What Moussavi got instead was a split decision: he and 15 Cabinet ministers won approval, but five officials, including Defense Minister Muhammad Salimi, were dismissed. Salimi's ouster was not tied to the conduct of Iran's four-year war with Iraq, since military strategy rests with Iran's generals and Ayatullah Ruhollah Khomeini's inner circle. Instead, Salimi was accused of not weeding out waste in the country's defense budget.

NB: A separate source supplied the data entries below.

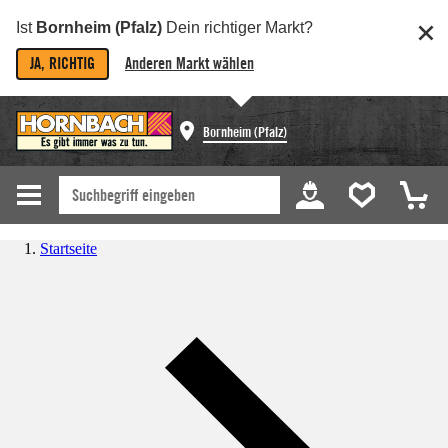
Ist
Bornheim (Pfalz)
Dein richtiger Markt?
JA, RICHTIG
Anderen Markt wählen
Bornheim (Pfalz)
Startseite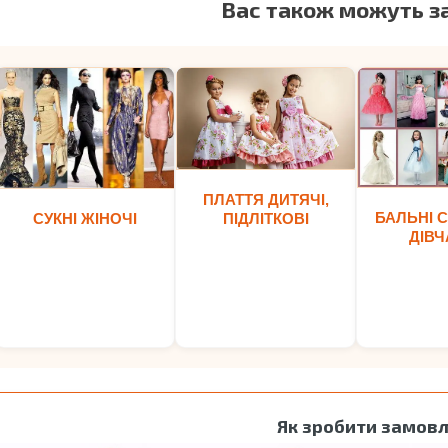
Вас також можуть з
ПЛАТТЯ ДИТЯЧІ,
БАЛЬНІ С
ПІДЛІТКОВІ
СУКНІ ЖІНОЧІ
ДІВЧ
Як зробити замов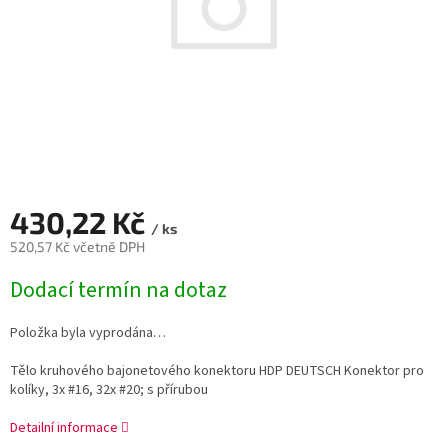
430,22 Kč
/ ks
520,57 Kč včetně DPH
Měrná
Dodací termín na dotaz
cena:
Položka byla vyprodána…
Tělo kruhového bajonetového konektoru HDP DEUTSCH Konektor pro
kolíky, 3x #16, 32x #20; s přírubou
Detailní informace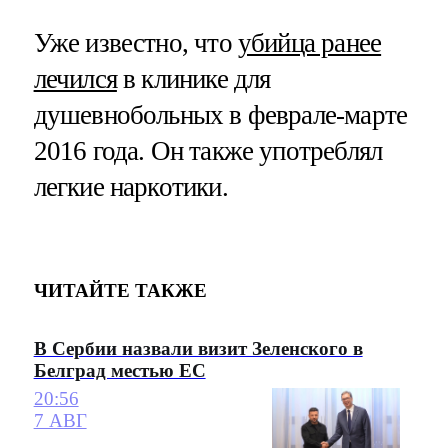
Уже известно, что
убийца ранее
лечился
в клинике для
душевнобольных в феврале-марте
2016 года. Он также употреблял
легкие наркотики.
ЧИТАЙТЕ ТАКЖЕ
В Сербии назвали визит Зеленского в
Белград местью ЕС
20:56
7 АВГ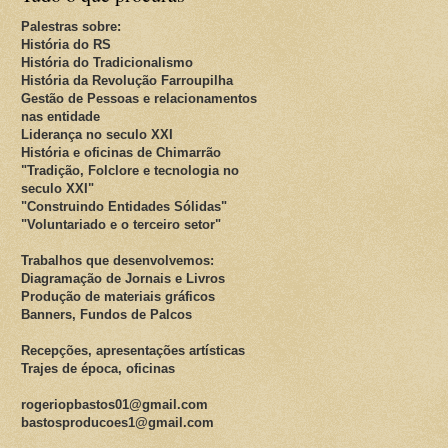
Palestras sobre:
História do RS
História do Tradicionalismo
História da Revolução Farroupilha
Gestão de Pessoas e relacionamentos
nas entidade
Liderança no seculo XXI
História e oficinas de Chimarrão
"Tradição, Folclore e tecnologia no
seculo XXI"
"Construindo Entidades Sólidas"
"Voluntariado e o terceiro setor"
Trabalhos que desenvolvemos:
Diagramação de Jornais e Livros
Produção de materiais gráficos
Banners, Fundos de Palcos
Recepções, apresentações artísticas
Trajes de época, oficinas
rogeriopbastos01@gmail.com
bastosproducoes1@gmail.com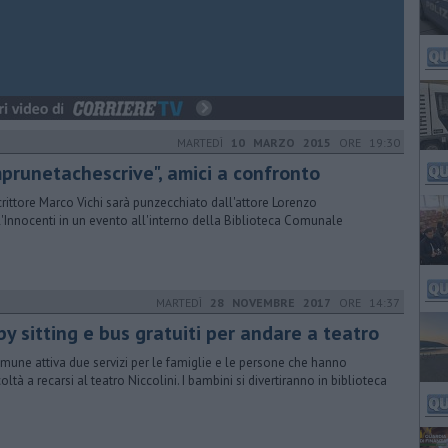
MARTEDÌ
10 MARZO 2015
ORE 19:30
mprunetachescrive", amici a confronto
crittore Marco Vichi sarà punzecchiato dall'attore Lorenzo
'Innocenti in un evento all'interno della Biblioteca Comunale
MARTEDÌ
28 NOVEMBRE 2017
ORE 14:37
y sitting e bus gratuiti per andare a teatro
omune attiva due servizi per le famiglie e le persone che hanno
coltà a recarsi al teatro Niccolini. I bambini si divertiranno in biblioteca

In addition, Salimi and another cashiered minister belong to an ultraconservative Shi'ite Muslim group that has been critical of Khomeini's policies. The shake-up apparently was engineered by Parliamentary Speaker Ali Akbar Hashemi Rafsanjani, who believes that such dissent is divisive. Rafsanjani's maneuver may show that in the rivalry between him and President Seyed Ali Khamenei, Rafsanjani is winning. "He has Khomeini's ear," said a senior Iranian official. "By forcing a Cabinet reshuffle, he just demonstrated who is boss."